Cardiac monitoring with echocardiography or radionuclide ventriculography (multiple-gated acquisition [MUGA] scans) is the standard of care among patients receiving trastuzumab-based chemotherapy. The National Comprehensive Cancer Network (NCCN) guidelines recommend cardiac monitoring at baseline and at 3, 6, and 9 months after initiating trastuzumab therapy. In a recent study from the SEER-Medicare and the Texas Cancer Registry-Medicare-linked databases, the patterns of cardiac monitoring of 2203 patients aged 66 or older with breast cancer who were treated with adjuvant trastuzumab-based chemotherapy were studied [140]. The investigators found that 64 % of the patients had inadequate monitoring, defined as the absence of a baseline (within 4 months before first trastuzumab dose) cardiac evaluation (with echocardiogram or MUGA scan) and subsequent follow-up cardiac evaluation at least every 4 months while receiving trastuzumab therapy [140]. Because trastuzumab-related cardiotoxicity is reversible, efforts to improve the adequacy of cardiac monitoring are needed, particularly in the elderly.

Consideration should be given to cumulative radiation exposure and the risk of secondary cancers with the use of MUGA scans for surveillance. Guidelines such as those from the International Society of Geriatric Oncology and the United Kingdom National Cancer Research Institute for cardiac monitoring after trastuzumab therapy recommend the use of the same imaging modality throughout the course of treatment [40, 141]. A breast cancer patient receiving adjuvant trastuzumab therapy is recommended to undergo cardiac monitoring before starting treatment, every 3 months during and upon completion of treatment, and every 6 months for at least 2 years following completion of therapy [142]. More frequent monitoring is recommended if trastuzumab is withheld for a significant drop in left ventricular ejection fraction [142]. With 12 months of adjuvant trastuzumab therapy as the standard of care, this translates into a minimum of nine studies. With an average typical effective ionizing radiation dose of 8 mSv per multiple-gated acquisition scan [143, 144], the use of multiple-gated acquisition scans would result in a cumulative effective dose of 72 mSv. Based on published estimates of the radiation-related cancer risk from technetium-99 m myocardial perfusion studies [145], a 50-year-old female who undergoes nine multiple-gated acquisition scans would be estimated to have a lifetime risk of 0.64 % for a radiation-related secondary cancer. While the risk in the elderly is lower than this estimate due to the lower overall life expectancy, it is not an insignificant risk considering the excellent survival rates for patients diagnosed with breast cancer today—a 5-year relative survival rate of 89 % and a 10-year relative survival rate of 82 % [146]. To avoid this risk, echocardiography and cardiac magnetic resonance imaging should be considered as the imaging modalities for surveillance.

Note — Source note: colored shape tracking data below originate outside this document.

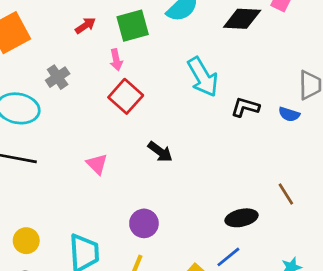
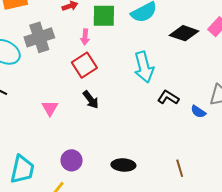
gray cross: (58, 77) -> (39, 37), size x1.6
black arrow: (160, 152) -> (91, 100), moved
black ellipse: (242, 218) -> (123, 165), moved

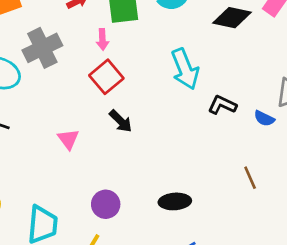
brown line: (180, 168) -> (250, 178), moved

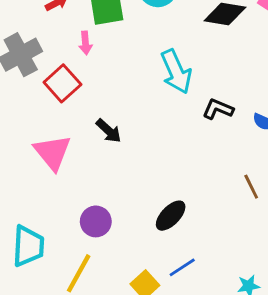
red square: (106, 77) -> (62, 83), moved
pink triangle: (68, 139) -> (52, 152), size x1.6
black ellipse: (175, 201) -> (171, 216), turned -40

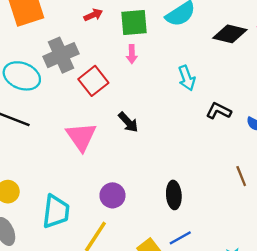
pink arrow: (85, 43) -> (132, 54), moved
cyan arrow: (176, 72) -> (187, 78), size x0.7
black ellipse: (171, 216) -> (174, 195), turned -52

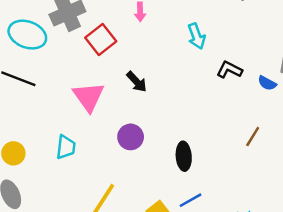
brown line: (241, 176) -> (253, 137), turned 54
purple circle: (112, 195) -> (131, 137), moved
cyan trapezoid: (56, 211) -> (66, 147), moved, size x0.7

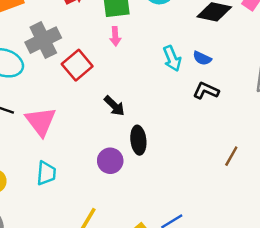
blue semicircle: (267, 83) -> (202, 58), moved
pink triangle: (89, 97) -> (41, 121), moved
black ellipse: (184, 156) -> (138, 140), moved

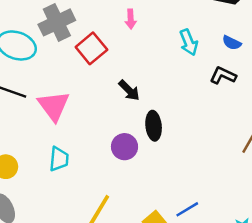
blue semicircle: (202, 58) -> (232, 43), moved

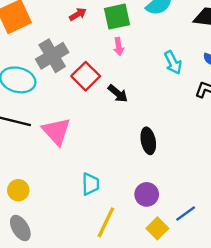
black arrow: (129, 90) -> (118, 93), moved
purple circle: (125, 147) -> (147, 194), moved
cyan trapezoid: (59, 159) -> (90, 184), moved

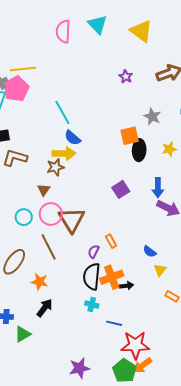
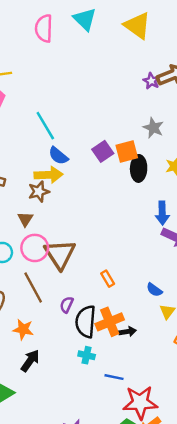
purple star: (126, 77) -> (151, 81), moved
purple square: (121, 189) -> (103, 151), moved
purple semicircle: (94, 252) -> (67, 305), moved

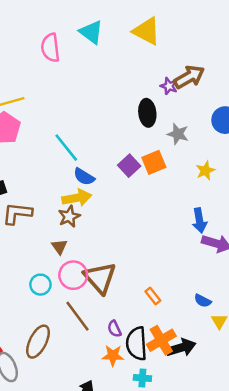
black ellipse: (139, 168) -> (147, 113), moved
purple semicircle: (67, 305) -> (114, 329), turned -42
orange star: (23, 329) -> (113, 356), moved
black arrow: (128, 332) -> (181, 348), size x1.6

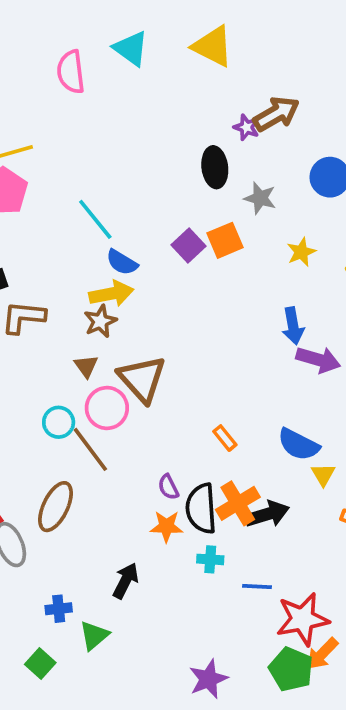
brown triangle: (100, 278) -> (142, 379), moved
blue semicircle: (203, 301) -> (298, 444), size x1.6
brown line: (77, 316) -> (90, 449), moved

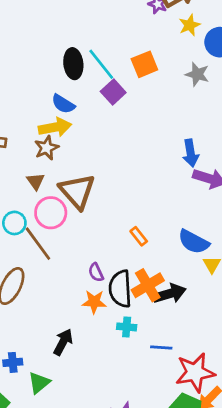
black ellipse: (215, 167) -> (73, 64), moved
gray star: (260, 198) -> (197, 74), moved
cyan line: (95, 219) -> (101, 64), moved
orange square: (225, 240) -> (144, 64), moved
yellow star: (301, 252) -> (190, 25), moved

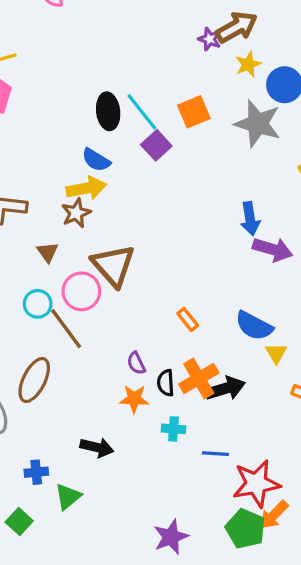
gray star: (197, 74) -> (258, 124), size x1.6
brown triangle: (36, 181) -> (48, 252), moved
black semicircle: (120, 289) -> (166, 383), size x0.6
black arrow: (63, 342) -> (97, 447), turned 76

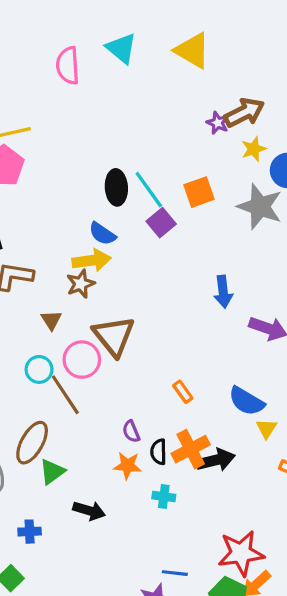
blue arrow: (250, 219) -> (223, 292), moved
blue line: (215, 454) -> (175, 573), moved
green triangle: (68, 497) -> (52, 472), moved

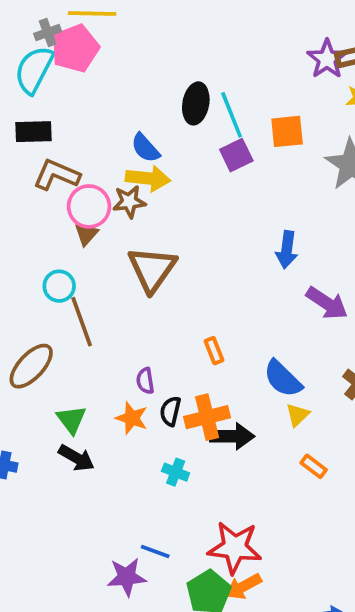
purple star: (218, 123) -> (327, 59), size x1.5
blue semicircle: (102, 234) -> (145, 148), moved
pink circle: (82, 360) -> (89, 206), moved
green triangle: (52, 472) -> (71, 420), moved, turned -44
cyan cross: (164, 497) -> (176, 472), moved

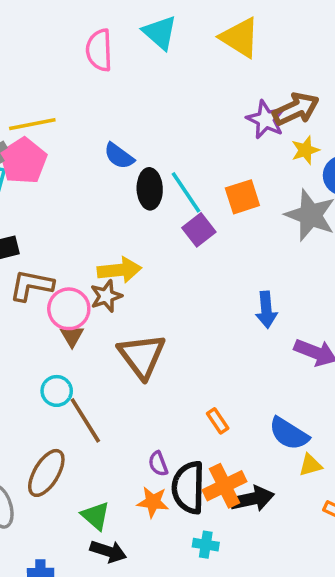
blue semicircle: (145, 148) -> (119, 156), moved
black semicircle: (170, 411) -> (188, 488), size x1.8
yellow triangle: (298, 415) -> (310, 465), turned 40

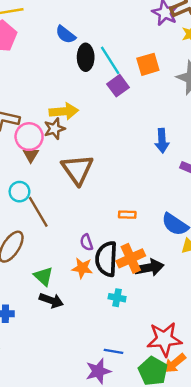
orange rectangle: (218, 421) -> (127, 215), turned -56

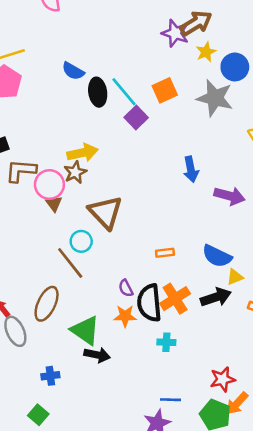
cyan circle: (19, 192) -> (81, 241), moved
black arrow: (149, 268) -> (216, 297), moved
green triangle: (43, 276) -> (85, 330), size x1.4
red star: (164, 339) -> (223, 379), size x0.7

Serum cardiac biomarkers , such as N-terminal prohormone brain natriuretic peptide and troponin, are being studied for the early detection of cardiotoxicity, but further investigation is needed before they can be recommended for clinical use [147].

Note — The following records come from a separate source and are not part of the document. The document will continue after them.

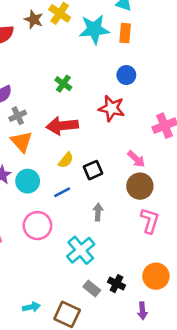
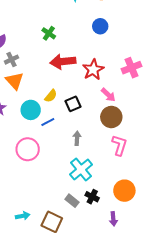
red star: (112, 108) -> (93, 70), moved, turned 30
red arrow: (62, 126) -> (63, 62), moved
cyan circle: (28, 181) -> (31, 110), moved
cyan cross: (81, 250) -> (81, 169), moved

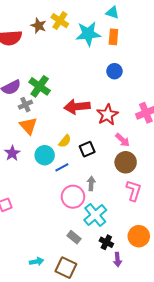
green cross: (49, 33) -> (40, 86), moved, size x1.5
pink circle: (28, 149) -> (73, 197), moved
gray rectangle: (72, 201) -> (74, 237), moved
purple arrow: (113, 219) -> (118, 259), moved

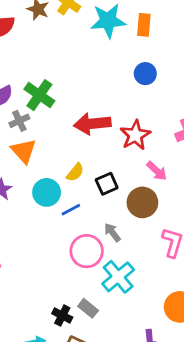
brown circle: (126, 162) -> (142, 202), moved
gray arrow: (91, 184) -> (112, 232), turned -40
black cross: (106, 242) -> (62, 315), moved

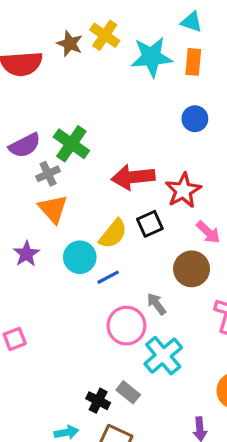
yellow semicircle: (75, 172) -> (113, 234), size x1.4
black square: (107, 184) -> (150, 224), moved

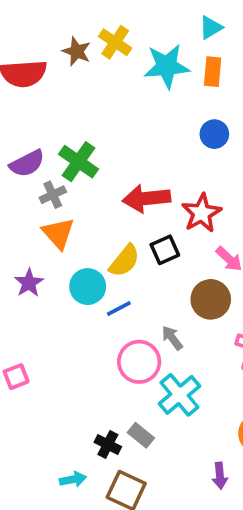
cyan triangle: (192, 22) -> (211, 28), turned -50

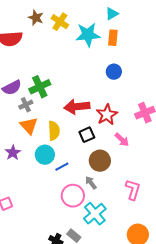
brown star: (77, 51) -> (36, 18), moved
green cross: (78, 162) -> (40, 87), turned 30
yellow semicircle: (124, 261) -> (54, 131), moved, turned -42
brown circle: (211, 299) -> (100, 161), moved

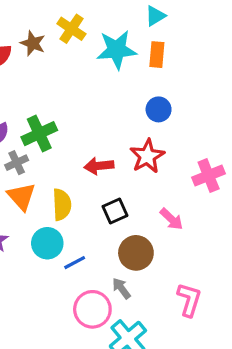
brown star: (36, 18) -> (33, 43), moved
red arrow: (77, 107) -> (99, 166), size x0.7
red star: (107, 115) -> (147, 156), moved

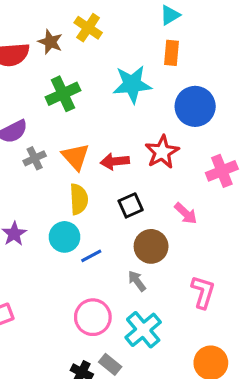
cyan star: (117, 50) -> (132, 84), moved
blue circle: (159, 109) -> (195, 106), moved, size x1.6
green cross: (39, 134) -> (63, 94), moved
orange triangle: (21, 196) -> (76, 157), moved
pink circle: (92, 309) -> (93, 317), moved

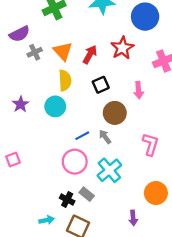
red arrow: (115, 161) -> (90, 54), turned 126
pink arrow: (186, 213) -> (139, 90), turned 42
blue line: (91, 256) -> (82, 136), moved

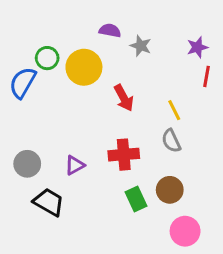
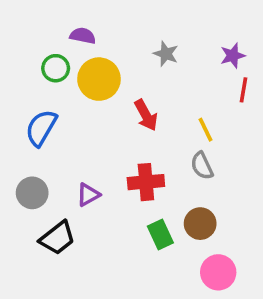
purple semicircle: (110, 30) -> (83, 36), moved
blue semicircle: (23, 83) -> (41, 128), moved
black trapezoid: (49, 202) -> (57, 238), turned 112

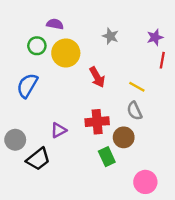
yellow line: (206, 130) -> (137, 87), turned -35
gray circle: (32, 193) -> (15, 140), moved
brown circle: (200, 224) -> (124, 137), moved

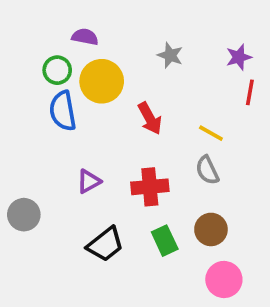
blue semicircle: (27, 86) -> (63, 111), moved, turned -40
purple triangle: (59, 130) -> (89, 181), moved
brown circle: (124, 137) -> (211, 229), moved
black trapezoid: (38, 159) -> (105, 244), moved

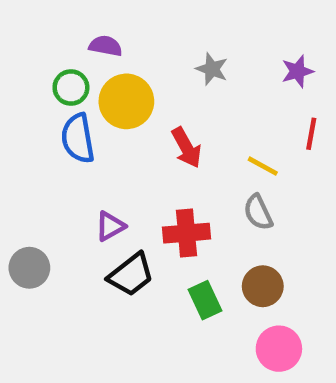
red line: (250, 92) -> (311, 134), moved
black trapezoid: (105, 244) -> (131, 275), moved

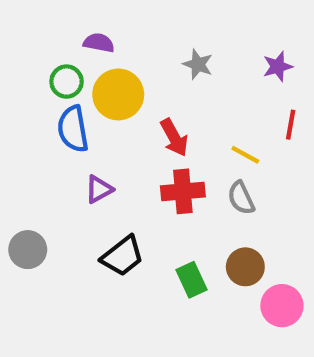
purple triangle: (110, 226) -> (99, 189), moved
red cross: (186, 233) -> (183, 191), moved
pink circle: (279, 349) -> (282, 306), moved

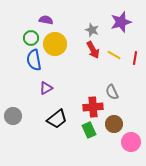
purple star: (278, 66) -> (121, 22), moved, size x1.5
red arrow: (174, 138) -> (93, 50), moved
yellow line: (245, 155) -> (114, 55), moved
red cross: (183, 191) -> (93, 107), moved

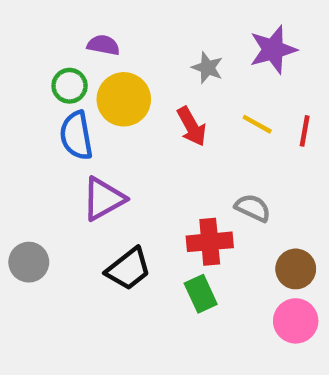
red arrow: (93, 50) -> (192, 126), moved
purple triangle: (46, 88) -> (103, 199), size x1.5
gray semicircle: (112, 92) -> (253, 208), turned 140
brown circle: (114, 124) -> (296, 269), moved

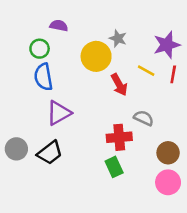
purple star: (273, 50) -> (167, 45), moved
yellow circle: (124, 99) -> (96, 56), moved
red arrow: (192, 126) -> (119, 85), moved
black trapezoid: (128, 269) -> (50, 153), moved

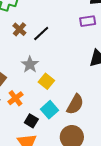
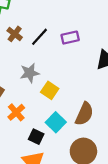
purple rectangle: (88, 21) -> (70, 38), moved
gray star: (30, 65) -> (30, 73), turned 30

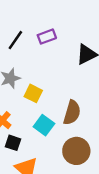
black square: (36, 137) -> (13, 143), moved

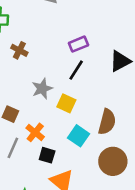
black line: (15, 40) -> (76, 70), moved

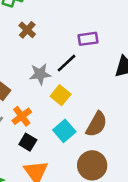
black line: (76, 70) -> (67, 63), moved

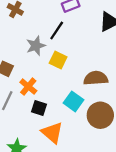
brown semicircle: (97, 124) -> (96, 78), turned -110
cyan square: (64, 131) -> (74, 101), moved

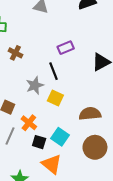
black line: (57, 31) -> (54, 71), turned -54
cyan square: (74, 101) -> (60, 137), moved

There is a need for systematic research and evidence-based guidelines on the risk prediction models, early biomarkers of toxicity, monitoring, surveillance, and treatment of older patients with cancer receiving potentially cardiotoxic therapy. There are several ongoing studies looking at the impact of comprehensive geriatric assessments on cancer care. The results of these studies will be extremely valuable in determining how to best risk-stratify and treat elderly patients with cancer while preserving their quality of life and functional outcomes. Increasing recruitment of older patients to cancer trials by eliminating an upper age limit to clinical trial eligibility and mandating adequate representation of the elderly is also important in determining how new therapies will impact our aging population.